YOUR OBJECTIVE: Every entry is to be returned exactly as it stands; the pictures are to be dropped.

Page images and extracted text:
• • • • •

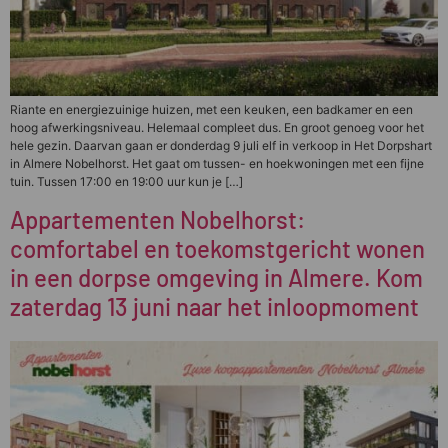
Riante en energiezuinige huizen, met een keuken, een badkamer en een
hoog afwerkingsniveau. Helemaal compleet dus. En groot genoeg voor het
hele gezin. Daarvan gaan er donderdag 9 juli elf in verkoop in Het Dorpshart
in Almere Nobelhorst. Het gaat om tussen- en hoekwoningen met een fijne
tuin. Tussen 17:00 en 19:00 uur kun je […]
Appartementen Nobelhorst:
comfortabel en toekomstgericht wonen
in een dorpse omgeving in Almere. Kom
zaterdag 13 juni naar het inloopmoment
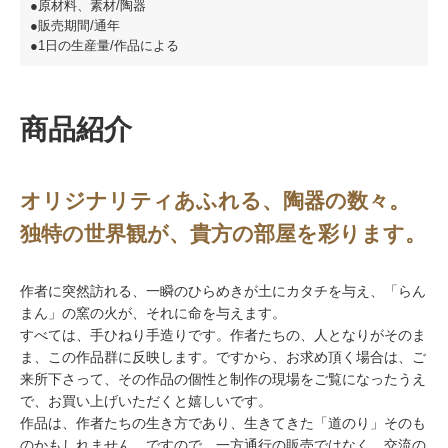
●原材料、素材/陶器
●販売期間/通年
●1日の生産量/作品による
商品紹介
オリジナリティあふれる、陶器の数々。
独特の世界観が、貴方の部屋を彩ります。
作者に突然訪れる、一瞬のひらめきが土にカタチを与え、「らん
まん」の窯の火が、それに命を与えます。
すべては、手ひねり手造りです。作者たちの、人となりがそのま
ま、この作品群に反映します。ですから、お求め頂く場合は、ご
来所下さって、その作品の個性と制作の現場をご覧になったうえ
で、お買い上げいただくと嬉しいです。
作品は、作者たちの生き方であり、生きてきた「道のり」そのも
のかもしれません。ですので、一方通行の販売ではなく、交流の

• • • • •

ANSWER TO THIS TASK:
Riante en energiezuinige huizen, met een keuken, een badkamer en een
hoog afwerkingsniveau. Helemaal compleet dus. En groot genoeg voor het
hele gezin. Daarvan gaan er donderdag 9 juli elf in verkoop in Het Dorpshart
in Almere Nobelhorst. Het gaat om tussen- en hoekwoningen met een fijne
tuin. Tussen 17:00 en 19:00 uur kun je […]
Appartementen Nobelhorst:
comfortabel en toekomstgericht wonen
in een dorpse omgeving in Almere. Kom
zaterdag 13 juni naar het inloopmoment
●原材料、素材/陶器
●販売期間/通年
●1日の生産量/作品による
商品紹介
オリジナリティあふれる、陶器の数々。
独特の世界観が、貴方の部屋を彩ります。
作者に突然訪れる、一瞬のひらめきが土にカタチを与え、「らん
まん」の窯の火が、それに命を与えます。
すべては、手ひねり手造りです。作者たちの、人となりがそのま
ま、この作品群に反映します。ですから、お求め頂く場合は、ご
来所下さって、その作品の個性と制作の現場をご覧になったうえ
で、お買い上げいただくと嬉しいです。
作品は、作者たちの生き方であり、生きてきた「道のり」そのも
のかもしれません。ですので、一方通行の販売ではなく、交流の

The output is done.